Ruth took her first stand and protested when she was in elementary school. As a lefty, she was forced to use her right hand and failed her penmanship test. She protested and used her left hand, exhibiting handwriting that was quite nice. Being a rule breaker isn't always hard, but knowing which rules and when to break them is a talent and Ruth had it. She was sensitive to prejudice and unfairness, fuel for her fire.
Ruth lost her mother the day before her high school graduation, but continued on to Cornell University, knowing that this was what her mother wanted. There she met Marty Ginsburg, who inspired her to attend Harvard law school with him where she was one of nine women out of 500 men. By the time she graduated she had three strikes against her: she was a woman, a Jew and a mother. She struggled to find a job. Eventually, she found herself arguing for equal treatment of women before the Supreme Court.
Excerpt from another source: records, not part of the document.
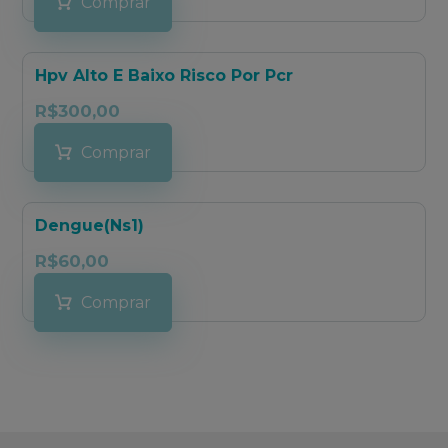
Comprar
Hpv Alto E Baixo Risco Por Pcr
R$
300,00
Comprar
Dengue(Ns1)
R$
60,00
Comprar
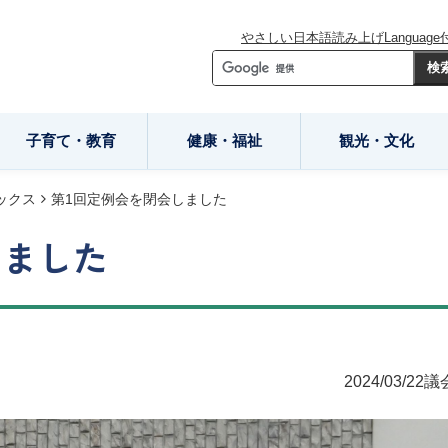
やさしい日本語
読み上げ
Language
子育て・教育
健康・福祉
観光・文化
ックス
第1回定例会を閉会しました
しました
2024/03/22
議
The challenge of I Dissent! Ruth Bader Ginsburg Makes Her Mark is presenting her work as a Supreme Court judge in a way that young readers can grasp and Levy does this briefly and well. The inequality and prejudice that RBG dealt with as a child, young woman and professional is the main focus of Levy's book, but it does all lead organically and integrally to the end and her tenure as a Supreme Court judge. Levy even takes two pages to feature her friendship with Justice Antonin Scalia, a Justice she disagreed with often in court. While this is a unique detail from RBG's life, it also feels very needed and important in a time when there is so much disagreement and friction, to put it nicely, between fellow Americans.
There's no question that Justice Ruth Bader Ginsburg is an inspirational figure to girls, women and anyone discriminated against or subject to injustice. Debbie Levy and Elizabeth Baddeley have created a book that is the prefect first look at this invaluable human being.